> _Directions for this task_
Filter the entries below, keeping only lines with the word "sich".

(Source data Opens)

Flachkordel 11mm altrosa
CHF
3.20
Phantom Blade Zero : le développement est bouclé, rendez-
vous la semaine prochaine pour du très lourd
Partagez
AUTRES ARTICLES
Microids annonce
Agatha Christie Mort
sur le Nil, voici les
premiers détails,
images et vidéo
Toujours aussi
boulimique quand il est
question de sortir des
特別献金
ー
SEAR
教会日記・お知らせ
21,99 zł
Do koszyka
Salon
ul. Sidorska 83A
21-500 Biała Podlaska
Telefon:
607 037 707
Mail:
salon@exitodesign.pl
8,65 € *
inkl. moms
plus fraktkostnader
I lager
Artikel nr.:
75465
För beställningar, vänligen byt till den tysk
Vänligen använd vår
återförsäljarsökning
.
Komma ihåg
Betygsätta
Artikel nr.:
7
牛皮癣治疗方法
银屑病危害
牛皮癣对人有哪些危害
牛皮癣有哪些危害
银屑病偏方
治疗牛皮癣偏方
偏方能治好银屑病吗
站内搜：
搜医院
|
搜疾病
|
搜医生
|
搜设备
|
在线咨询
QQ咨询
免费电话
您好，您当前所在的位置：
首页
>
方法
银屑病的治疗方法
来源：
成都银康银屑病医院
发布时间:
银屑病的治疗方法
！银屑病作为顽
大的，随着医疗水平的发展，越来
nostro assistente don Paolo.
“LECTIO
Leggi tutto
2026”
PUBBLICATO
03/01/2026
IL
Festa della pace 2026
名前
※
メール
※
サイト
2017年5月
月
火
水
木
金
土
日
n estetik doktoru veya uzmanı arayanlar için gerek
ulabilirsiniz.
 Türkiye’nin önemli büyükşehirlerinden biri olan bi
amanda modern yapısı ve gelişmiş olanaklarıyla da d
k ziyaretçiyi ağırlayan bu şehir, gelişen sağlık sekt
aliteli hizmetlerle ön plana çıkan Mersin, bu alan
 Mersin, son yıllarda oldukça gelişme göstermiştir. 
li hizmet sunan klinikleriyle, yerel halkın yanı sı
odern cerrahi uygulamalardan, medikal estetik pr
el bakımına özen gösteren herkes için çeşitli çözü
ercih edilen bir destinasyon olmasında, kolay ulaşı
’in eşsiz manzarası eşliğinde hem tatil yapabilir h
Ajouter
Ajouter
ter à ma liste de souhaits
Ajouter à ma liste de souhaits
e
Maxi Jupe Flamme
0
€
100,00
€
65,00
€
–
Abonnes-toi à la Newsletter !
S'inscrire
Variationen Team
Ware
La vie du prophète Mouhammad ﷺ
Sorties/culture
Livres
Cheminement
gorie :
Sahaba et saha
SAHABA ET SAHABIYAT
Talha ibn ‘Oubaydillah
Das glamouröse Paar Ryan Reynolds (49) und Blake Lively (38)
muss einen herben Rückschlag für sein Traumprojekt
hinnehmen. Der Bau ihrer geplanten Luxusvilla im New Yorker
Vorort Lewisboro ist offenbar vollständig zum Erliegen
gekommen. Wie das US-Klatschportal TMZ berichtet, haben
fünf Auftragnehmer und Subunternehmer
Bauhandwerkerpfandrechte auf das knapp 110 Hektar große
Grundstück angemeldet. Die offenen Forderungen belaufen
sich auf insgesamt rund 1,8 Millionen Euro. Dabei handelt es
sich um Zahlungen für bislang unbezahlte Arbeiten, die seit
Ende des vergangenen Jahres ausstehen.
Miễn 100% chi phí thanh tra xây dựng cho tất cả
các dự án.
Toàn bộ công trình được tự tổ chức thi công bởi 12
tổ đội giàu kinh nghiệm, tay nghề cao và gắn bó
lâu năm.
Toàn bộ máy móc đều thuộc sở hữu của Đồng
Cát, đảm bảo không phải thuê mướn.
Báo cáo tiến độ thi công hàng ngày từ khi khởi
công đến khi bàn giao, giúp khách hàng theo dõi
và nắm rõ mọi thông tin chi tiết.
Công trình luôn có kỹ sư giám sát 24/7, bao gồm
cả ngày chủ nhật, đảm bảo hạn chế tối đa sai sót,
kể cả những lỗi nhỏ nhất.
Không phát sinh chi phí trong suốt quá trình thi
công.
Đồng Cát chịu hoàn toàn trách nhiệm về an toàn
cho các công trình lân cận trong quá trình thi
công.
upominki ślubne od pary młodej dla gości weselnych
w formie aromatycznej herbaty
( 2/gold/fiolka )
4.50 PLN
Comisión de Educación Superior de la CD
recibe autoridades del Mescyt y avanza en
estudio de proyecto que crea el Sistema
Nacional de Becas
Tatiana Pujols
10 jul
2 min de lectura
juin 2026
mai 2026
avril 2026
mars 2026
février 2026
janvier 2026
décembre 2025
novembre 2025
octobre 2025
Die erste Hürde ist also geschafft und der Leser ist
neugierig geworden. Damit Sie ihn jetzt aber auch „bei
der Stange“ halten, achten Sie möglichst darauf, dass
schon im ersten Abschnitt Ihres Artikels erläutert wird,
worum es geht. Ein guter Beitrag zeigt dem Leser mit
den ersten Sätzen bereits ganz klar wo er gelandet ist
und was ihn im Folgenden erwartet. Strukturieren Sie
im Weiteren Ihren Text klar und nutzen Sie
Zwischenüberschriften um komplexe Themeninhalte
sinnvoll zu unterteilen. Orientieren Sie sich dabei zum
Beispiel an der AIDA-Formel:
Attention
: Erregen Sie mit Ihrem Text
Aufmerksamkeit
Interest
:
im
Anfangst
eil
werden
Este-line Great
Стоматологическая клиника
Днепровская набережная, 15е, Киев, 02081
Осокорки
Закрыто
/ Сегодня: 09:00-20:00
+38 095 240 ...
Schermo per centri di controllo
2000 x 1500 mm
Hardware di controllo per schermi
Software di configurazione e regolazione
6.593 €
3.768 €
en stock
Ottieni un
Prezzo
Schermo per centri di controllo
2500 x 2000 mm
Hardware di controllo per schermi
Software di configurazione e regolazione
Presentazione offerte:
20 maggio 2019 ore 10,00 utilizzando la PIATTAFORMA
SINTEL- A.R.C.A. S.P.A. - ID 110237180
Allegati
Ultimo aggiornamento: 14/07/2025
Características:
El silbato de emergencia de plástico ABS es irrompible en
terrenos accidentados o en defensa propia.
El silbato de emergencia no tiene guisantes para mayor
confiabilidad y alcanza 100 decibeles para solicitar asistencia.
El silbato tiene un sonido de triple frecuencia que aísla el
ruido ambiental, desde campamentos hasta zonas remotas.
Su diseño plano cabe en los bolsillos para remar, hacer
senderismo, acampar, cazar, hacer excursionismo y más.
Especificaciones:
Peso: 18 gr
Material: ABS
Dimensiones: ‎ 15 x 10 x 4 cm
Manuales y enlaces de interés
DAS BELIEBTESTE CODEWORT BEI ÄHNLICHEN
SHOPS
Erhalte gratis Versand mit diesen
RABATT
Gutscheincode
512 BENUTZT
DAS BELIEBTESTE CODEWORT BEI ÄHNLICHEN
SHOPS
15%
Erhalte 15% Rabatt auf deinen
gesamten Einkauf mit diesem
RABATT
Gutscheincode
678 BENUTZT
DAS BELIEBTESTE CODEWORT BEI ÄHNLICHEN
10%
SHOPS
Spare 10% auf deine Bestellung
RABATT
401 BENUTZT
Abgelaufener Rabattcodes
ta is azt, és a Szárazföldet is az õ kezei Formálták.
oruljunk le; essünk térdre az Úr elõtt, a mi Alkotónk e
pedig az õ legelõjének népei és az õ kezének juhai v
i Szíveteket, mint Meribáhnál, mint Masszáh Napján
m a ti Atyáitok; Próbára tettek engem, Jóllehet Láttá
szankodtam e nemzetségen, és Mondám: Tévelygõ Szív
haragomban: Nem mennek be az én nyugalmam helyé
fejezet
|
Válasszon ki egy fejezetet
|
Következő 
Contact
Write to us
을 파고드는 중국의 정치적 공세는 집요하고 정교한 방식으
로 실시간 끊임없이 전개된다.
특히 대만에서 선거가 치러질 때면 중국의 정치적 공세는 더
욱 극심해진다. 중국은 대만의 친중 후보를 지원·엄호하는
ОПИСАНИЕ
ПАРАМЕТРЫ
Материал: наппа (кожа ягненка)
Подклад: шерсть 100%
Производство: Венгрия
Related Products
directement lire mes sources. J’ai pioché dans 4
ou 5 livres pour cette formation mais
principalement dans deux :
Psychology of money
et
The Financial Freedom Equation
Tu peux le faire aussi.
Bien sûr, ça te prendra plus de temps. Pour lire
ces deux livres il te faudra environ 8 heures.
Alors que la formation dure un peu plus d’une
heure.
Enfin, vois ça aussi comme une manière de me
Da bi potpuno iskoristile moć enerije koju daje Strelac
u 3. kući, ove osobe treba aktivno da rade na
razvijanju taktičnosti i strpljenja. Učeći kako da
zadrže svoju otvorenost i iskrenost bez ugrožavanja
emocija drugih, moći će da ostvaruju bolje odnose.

(Source data Closes)

> _Result below_
sich auf insgesamt rund 1,8 Millionen Euro. Dabei handelt es
sich um Zahlungen für bislang unbezahlte Arbeiten, die seit
sinnvoll zu unterteilen. Orientieren Sie sich dabei zum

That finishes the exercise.